Sponsor ed etica: il caso delle 100 calciatrici contro la Fifa
di ALESSIO BERTON
E se fossero i calciatori a decidere gli sponsor? Una domanda provocatoria, ma fino a un certo punto, la cui risposta potrebbe rivoluzionare il mondo del calcio come lo conosciamo.
L’idea è nata da un gruppo di cento calciatrici professioniste, le quali hanno inviato una lettera alla Fifa in seguito all’annuncio di Infantino della partnership con un’azienda petrolifera saudita, l’Aramco, in vista dei prossimi mondiali maschili (2026) e femminili (2027). Le atlete non hanno gradito la scelta della massima organizzazione del Calcio mondiale di prendere finanziamenti provenienti da una società stanziata in Arabia Saudita, un paese noto per la mancanza di tutele riguardo i diritti civili.
SPORTWASHING
“L’Arabia Saudita è regime autocratico che viola in maniera sistematica i diritti delle donne e criminalizza la comunità Lgbtq+”, ha dichiarato Sofie Junge Pedersen, calciatrice danese dell’Inter Femminile, nonché una delle firmatarie della sopracitata lettera, in un’intervista all’Ansa datata metà ottobre. La sponsorizzazione sportiva infatti, servirebbe come diversivo per distogliere l’attenzione dalle vicende interne al paese, un modo per pulirsi l’immagine. Una pratica assai nota, che ha preso il nome di sportwashing.
UNA PROPOSTA ALTERNATIVA
Nella lettera però, si fa riferimento anche a un comitato con rappresentanti dei giocatori che possa prendere parte alla decisione su quali sponsor scegliere; ed è qui che ci vogliamo concentrare.
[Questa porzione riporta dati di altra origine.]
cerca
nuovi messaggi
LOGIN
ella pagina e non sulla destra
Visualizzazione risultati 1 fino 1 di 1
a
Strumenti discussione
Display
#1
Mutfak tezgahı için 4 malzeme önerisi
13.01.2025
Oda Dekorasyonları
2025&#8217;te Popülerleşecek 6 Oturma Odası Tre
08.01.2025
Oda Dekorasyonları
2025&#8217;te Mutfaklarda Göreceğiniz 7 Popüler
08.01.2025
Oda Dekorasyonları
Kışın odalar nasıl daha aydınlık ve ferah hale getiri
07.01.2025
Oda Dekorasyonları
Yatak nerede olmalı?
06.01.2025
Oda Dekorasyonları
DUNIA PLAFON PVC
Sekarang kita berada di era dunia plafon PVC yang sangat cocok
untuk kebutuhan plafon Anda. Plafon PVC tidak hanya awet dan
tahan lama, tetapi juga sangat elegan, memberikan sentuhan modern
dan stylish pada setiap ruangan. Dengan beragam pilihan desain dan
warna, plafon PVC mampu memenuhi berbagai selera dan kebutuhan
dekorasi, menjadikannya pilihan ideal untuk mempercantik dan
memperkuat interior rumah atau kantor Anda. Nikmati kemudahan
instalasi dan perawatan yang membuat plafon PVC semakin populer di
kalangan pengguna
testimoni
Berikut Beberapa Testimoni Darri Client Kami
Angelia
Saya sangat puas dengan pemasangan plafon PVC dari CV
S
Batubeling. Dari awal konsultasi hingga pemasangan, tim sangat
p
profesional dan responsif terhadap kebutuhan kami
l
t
Sono moltissimi i punti di vista da analizzare su questo tema così delicato che racchiude un intreccio di questioni economiche, politiche, etiche e sportive.
Certo è, che una tale rivoluzione sarebbe indubbiamente una scelta eticamente corretta. Gli atleti infatti, scendono in campo pubblicamente mostrando il proprio volto associandolo a moltissimi marchi imposti dai rispettivi club; brand con cui magari i calciatori non ne condividono gli ideali di fondo.
PRESSIONI ESTERNE
Un’iniziativa a dir poco rivoluzionaria, e proprio per questo, e per i numerosi interessi celati sotto al mastodontico tappeto delle sponsorizzazioni, di difficile realizzazione. Un’eventuale delegazione di rappresentanti dei calciatori adibita all’approvazione dei brand da pubblicizzare esporrebbe maggiormente gli atleti, i quali ad esempio, potrebbero essere oggetto di pressioni esterne che potrebbero inficiare sulla carriera, sia in modo positivo, che negativo.
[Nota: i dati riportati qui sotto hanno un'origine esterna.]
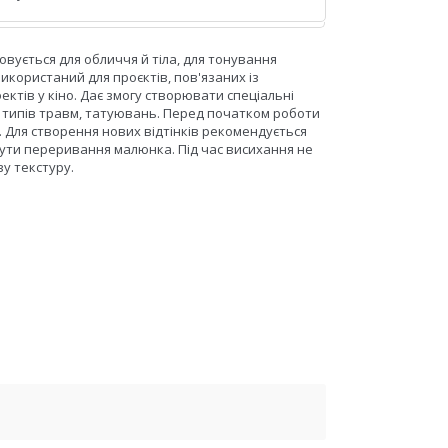
овується для обличчя й тіла, для тонування
використаний для проєктів, пов'язаних із
ктів у кіно. Дає змогу створювати спеціальні
их типів травм, татуювань. Перед початком роботи
 Для створення нових відтінків рекомендується
нути переривання малюнка. Під час висихання не
ву текстуру.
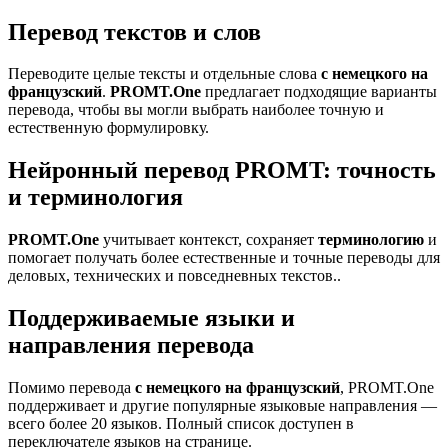
Перевод текстов и слов
Переводите целые тексты и отдельные слова
с немецкого на
французский
.
PROMT.One
предлагает подходящие варианты
перевода, чтобы вы могли выбрать наиболее точную и
естественную формулировку.
Нейронный перевод PROMT: точность
и терминология
PROMT.One
учитывает контекст, сохраняет
терминологию
и
помогает получать более естественные и точные переводы для
деловых, технических и повседневных текстов..
Поддерживаемые языки и
направления перевода
Помимо перевода
с немецкого на французский
, PROMT.One
поддерживает и другие популярные языковые направления —
всего более 20 языков. Полный список доступен в
переключателе языков на странице.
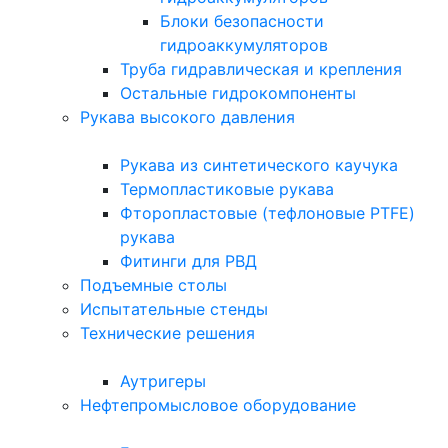
Блоки безопасности
гидроаккумуляторов
Труба гидравлическая и крепления
Остальные гидрокомпоненты
Рукава высокого давления
Рукава из синтетического каучука
Термопластиковые рукава
Фторопластовые (тефлоновые PTFE)
рукава
Фитинги для РВД
Подъемные столы
Испытательные стенды
Технические решения
Аутригеры
Нефтепромысловое оборудование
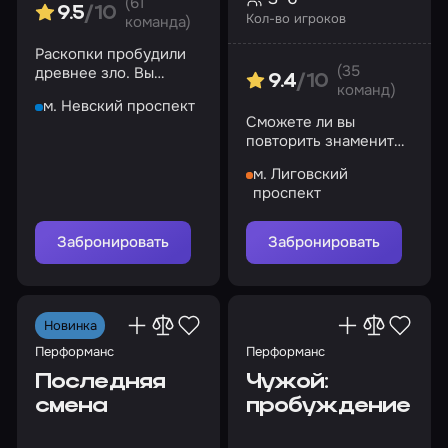
(61
9.5
/10
Кол-во игроков
команда)
Раскопки пробудили
(35
древнее зло. Вы
9.4
/10
команд)
готовы встретиться с
м. Невский проспект
ним?
Сможете ли вы
повторить знаменитый
побег из тюрьмы для
м. Лиговский
особо опасных
проспект
преступников?
Забронировать
Забронировать
Новинка
Перформанс
Перформанс
Последняя
Чужой:
смена
пробуждение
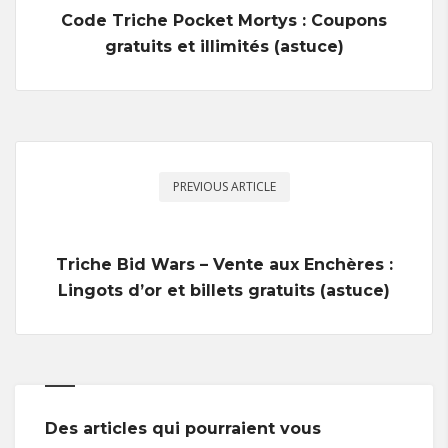
Code Triche Pocket Mortys : Coupons
gratuits et illimités (astuce)
PREVIOUS ARTICLE
Triche Bid Wars – Vente aux Enchères :
Lingots d’or et billets gratuits (astuce)
Des articles qui pourraient vous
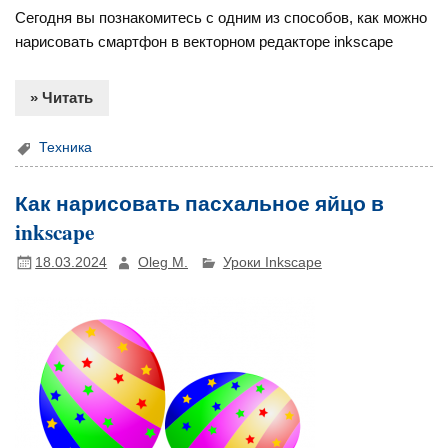
Сегодня вы познакомитесь с одним из способов, как можно
нарисовать смартфон в векторном редакторе inkscape
» Читать
Техника
Как нарисовать пасхальное яйцо в
inkscape
18.03.2024
Oleg M.
Уроки Inkscape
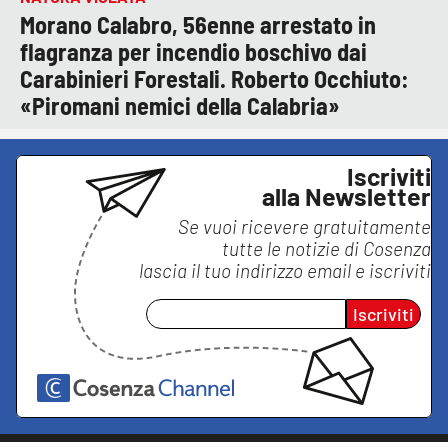
Morano Calabro, 56enne arrestato in
flagranza per incendio boschivo dai
Carabinieri Forestali. Roberto Occhiuto:
«Piromani nemici della Calabria»
Iscriviti
alla Newsletter
Se vuoi ricevere gratuitamente
tutte le notizie di
Cosenza
lascia il tuo indirizzo email e iscriviti
Iscriviti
Qualche multinazionale potrebbe convincere i giocatori a votare in proprio favore, garantendo magari un salto di qualità in qualche club prestigioso; viceversa, un calciatore potrebbe essere escluso dal gioco per motivi legati agli sponsor.
Una commissione composta da membri eletti dagli atleti ma che non hanno un ruolo di campo, potrebbe risultare una soluzione efficace a questi problemi.
LA PROSPETTIVA DEI CLUB
Bisogna però guardare anche la prospettiva delle società, le quali vedono nelle sponsorizzazioni una buona fetta dei propri ricavi, e mettere a rischio la sostenibilità finanziaria in nome dell’etica sarebbe sicuramente moralmente encomiabile, ma allo stesso tempo un clamoroso autogol finanziario.
Dopotutto, gli atleti sono stipendiati dai club, e se questi impongono un certo sponsor, diventa difficile per calciatori e calciatrici dire no. A meno che tu non sia Johan Cruijff e fai togliere una striscia nera dalla divisa perché Puma è il tuo unico brand. Ma di Profeta del Gol ce n’è stato, e ce ne sarà uno solo.
Intanto l’idea è stato lanciata, in attesa che qualcuno la raccolga e la trasformi in qualcosa di concreto. L’unica cosa certa per ora, è che la strada per la realizzazione di questo progetto sarà a dir poco ardua, considerando come il colosso petrolifero Aramco sia stato confermato nuovamente dalla Fifa fra gli sponsor principali dei prossimi mondiali, con buona pace delle cento calciatrici e della loro lettera.